The right answer to this question is almost always two. Sometimes one. Very rarely three. Every channel you add past two halves the attention the first two get, and channel wins come from attention.
- 01Has someone on the team operated this channel to a direct-response outcome in the last 18 months?
- 02Do we have the creative capacity — brief + production — to feed it weekly?
- 03Do we have the measurement instrumentation to tell a "yes" from a "no" in four weeks or fewer?
Three yeses on two channels means you have a plan. Two yeses on one channel means you have a narrower plan and you will learn faster. Any other combination means you are about to spend money on a research expedition, which is a fine use of money if you call it that, and a terrible use of money if you call it growth.
What does a “yes” on a channel actually look like — in numbers you will defend to the board?
This is the question most go-to-market plans never answer in writing. The team picks a channel, funds it, runs it for a quarter, and ends up arguing about whether it worked. The argument happens because nobody wrote down what “yes” would have looked like before they started.
The decision you need to commit to, in writing, before spend begins:
- The metric: CAC, payback period, qualified pipeline volume — whichever one your model actually runs on.
- The threshold: a specific number. Not a range. One number that separates "we scale this" from "we kill this."

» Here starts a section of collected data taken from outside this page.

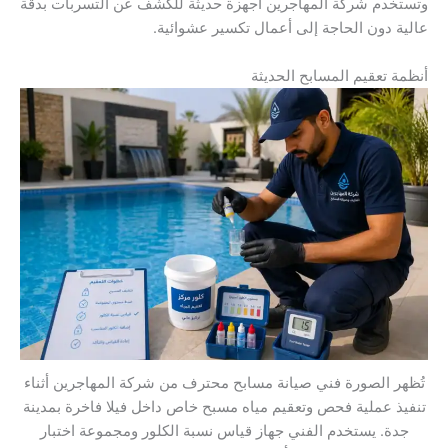
وتستخدم شركة المهاجرين أجهزة حديثة للكشف عن التسربات بدقة
عالية دون الحاجة إلى أعمال تكسير عشوائية.
أنظمة تعقيم المسابح الحديثة
تُظهر الصورة فني صيانة مسابح محترف من شركة المهاجرين أثناء
تنفيذ عملية فحص وتعقيم مياه مسبح خاص داخل فيلا فاخرة بمدينة
جدة. يستخدم الفني جهاز قياس نسبة الكلور ومجموعة اختبار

- The window: how many weeks the channel gets to reach the threshold before it gets cut.
- The owner: whose name is attached to the decision at the threshold, so the decision gets made.
Every channel bet needs a kill criteria written down before the first dollar moves.
If you cannot write the “yes” as a single sentence — “yes means X dollars CAC on Y volume by week Z, signed off by [name]” — you do not yet have a channel plan. You have a channel wish. The difference is that wishes are renewable and plans are falsifiable.
Why three questions, not twelve.
Every growth plan I audit has twelve items in the spreadsheet. Three of them matter, and those three are always answerable by the three questions above. Everything else is decoration — plausible channels the team could not credibly operate, speculative audiences without behavior maps, metrics defined in ranges broad enough to guarantee an argument at quarter-end.
The spreadsheet has twelve rows because it was built by consensus. A good growth plan is not built by consensus. It is built by a single operator who has made the three hard choices and can defend them to the team and to the board. If I am running the engagement, the three choices get made in the first ten days. If nobody is running the engagement, the twelve-item spreadsheet stays in the deck and the round gets spent arguing about it.
A final operating note.
You will get the first two channels wrong sometimes. Not always — but sometimes. That is fine. What is not fine is building a plan that cannot tell you whether you were wrong. The three questions above exist so that a wrong answer takes six weeks to surface, not six months. Series As that lose their rounds inside twelve months are almost always the ones where the wrong answer took the whole twelve to surface.